• Dataset content:
· · · ·

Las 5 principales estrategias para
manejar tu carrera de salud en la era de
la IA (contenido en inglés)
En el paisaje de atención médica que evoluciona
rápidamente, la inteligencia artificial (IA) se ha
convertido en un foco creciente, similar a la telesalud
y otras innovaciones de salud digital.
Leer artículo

· · · ·

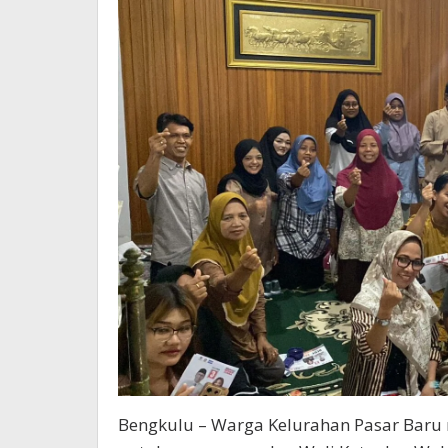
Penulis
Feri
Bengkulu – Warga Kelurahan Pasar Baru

· · · ·

• To do: What is needed is an exact copy of the lines above, from the one containing "Las 5 principales estrategias para" through the one containing "Leer artículo", with nothing added.

• Written response:
Las 5 principales estrategias para
manejar tu carrera de salud en la era de
la IA (contenido en inglés)
En el paisaje de atención médica que evoluciona
rápidamente, la inteligencia artificial (IA) se ha
convertido en un foco creciente, similar a la telesalud
y otras innovaciones de salud digital.
Leer artículo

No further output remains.